Sunday, March 9, 2014

GWPAM Rapid Deployment Service on SAP-Microsoft Unite site

Earlier I reported about our involvement in the new SAP product for direct availability of SAP data into Microsoft Office clients: SAP NetWeaver Gateway Productivity Accelerator for Microsoft, short GWPAM.
Based on the knowledge and experience that we have gained early on in applying GWPAM, we have worked out a Rapid Deployment Service for GWPAM. This RDS solution is recognized by the SAP Gateway product team, and published on the SAP-Microsoft Unite Partner Connection site.
In the Rapid Deployment Service, we combine our proven approach for successful implementation of SAP-Microsoft integration scenarios with GWPAM product knowledge. Central concepts in our approach are user-centric focus, UI-design via (preferable) clickable prototypes, integration architecture, and technical expertise with the Microsoft and SAP application platforms. Check out in case you're interested in easily bring SAP data into Microsoft based front-ends.

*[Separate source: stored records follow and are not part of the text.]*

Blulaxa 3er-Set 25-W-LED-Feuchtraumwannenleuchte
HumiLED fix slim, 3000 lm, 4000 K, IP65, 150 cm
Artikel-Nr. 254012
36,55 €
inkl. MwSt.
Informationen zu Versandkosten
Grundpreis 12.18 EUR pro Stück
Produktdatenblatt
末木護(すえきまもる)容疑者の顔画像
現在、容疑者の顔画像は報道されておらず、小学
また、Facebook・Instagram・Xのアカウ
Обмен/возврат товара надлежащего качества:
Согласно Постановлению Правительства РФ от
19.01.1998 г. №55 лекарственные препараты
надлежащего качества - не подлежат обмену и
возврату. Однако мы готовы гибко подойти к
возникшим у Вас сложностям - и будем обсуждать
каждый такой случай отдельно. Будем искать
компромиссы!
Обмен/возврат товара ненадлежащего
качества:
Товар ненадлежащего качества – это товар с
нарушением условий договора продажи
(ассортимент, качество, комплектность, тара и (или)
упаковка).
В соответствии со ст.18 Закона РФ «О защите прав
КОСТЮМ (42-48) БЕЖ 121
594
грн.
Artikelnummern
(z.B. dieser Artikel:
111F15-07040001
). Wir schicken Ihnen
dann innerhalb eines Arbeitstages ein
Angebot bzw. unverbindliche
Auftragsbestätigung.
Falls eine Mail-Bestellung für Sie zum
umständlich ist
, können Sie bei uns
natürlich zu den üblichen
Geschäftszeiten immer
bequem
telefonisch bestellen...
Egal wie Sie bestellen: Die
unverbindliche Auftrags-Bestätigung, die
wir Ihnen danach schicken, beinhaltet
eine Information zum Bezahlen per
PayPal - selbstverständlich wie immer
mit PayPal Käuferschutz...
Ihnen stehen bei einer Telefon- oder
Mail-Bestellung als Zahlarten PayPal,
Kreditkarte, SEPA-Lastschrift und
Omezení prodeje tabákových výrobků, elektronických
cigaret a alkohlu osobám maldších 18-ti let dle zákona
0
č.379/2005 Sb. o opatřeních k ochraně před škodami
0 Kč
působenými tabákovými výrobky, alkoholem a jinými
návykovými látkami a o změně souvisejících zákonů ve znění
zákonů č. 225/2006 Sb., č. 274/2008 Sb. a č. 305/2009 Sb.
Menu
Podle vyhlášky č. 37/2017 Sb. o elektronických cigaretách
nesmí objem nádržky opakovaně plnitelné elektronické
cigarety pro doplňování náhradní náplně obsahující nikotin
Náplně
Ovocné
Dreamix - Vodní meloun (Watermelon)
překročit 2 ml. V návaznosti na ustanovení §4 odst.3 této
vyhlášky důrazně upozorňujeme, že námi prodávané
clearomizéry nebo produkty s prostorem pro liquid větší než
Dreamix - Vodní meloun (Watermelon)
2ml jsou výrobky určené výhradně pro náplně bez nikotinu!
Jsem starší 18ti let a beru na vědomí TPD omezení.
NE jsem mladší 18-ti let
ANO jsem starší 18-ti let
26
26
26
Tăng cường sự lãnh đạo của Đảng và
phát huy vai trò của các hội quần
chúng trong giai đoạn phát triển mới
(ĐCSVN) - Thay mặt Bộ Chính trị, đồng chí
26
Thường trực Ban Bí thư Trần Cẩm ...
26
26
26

Saturday, February 1, 2014

On close edge with SAP Gateway product development team

The SAP Fiori suite receives welcome confirmation from end-organisations. The concept of smaller productivity Apps for dedicated business scenarios, with a modern and user-friendly UI, is largely applauded in the SAP users market. The first wave started with 25 standard Apps targeting mainly at HCM and a bit of SRM, and SAP is continuously expanding on this suite to include more scenario's.
However, SAP alone cannot deliver Apps for all scenario's that may be relevant for individual organizations. The strategy is to augment the standard SAP Fiori suite with custom-build Apps. The end-users benefit as all the productivity Apps that a Fiori customer has installed (SAP standard + custom augmentations), have the same and familiar look&feel.
I've started on such a project to build a custom SAP Fiori-like App for Invoice Approvals, a step within the process running as a SAP workflow in the backend. The customer first consulted SAP to inquire whether such an App would be on the radar as standard Fiori App. Answer is no, and SAP's advice to customer was to hire us to build it custom for them.
The customer is (rightfully) very keen on security. One of their concerns is that the confidential invoice data may not remain behind on the device.
We do not use local data storage within the Invoice Approval App. But browsers could cache received data responses. To prevent that, I want to alter the response with 'No-Cache' directions:
HTTP/1.1 200 OK
Cache-Control: no-cache
Pragma: no-cache
Content-Type: application/json; charset=utf-8
Expires: -1
When I could not find explanation how-to include the 'No-Cache' directions in the response of a Gateway REST service, I decided to consult a direct contact within the Gateway development team: the notorious Andre Fischer :-) The response on my request for help is a perfect example of the close collaboration of the Gateway development team with partners [playing] in the field. Not only did I receive an useful response within half an hour (!!). It turned out that Andre also on-the-spot created a page on SCN to share my question + his answer to benefit the larger Gateway development audience: How to Avoid Caching of Confidential Data.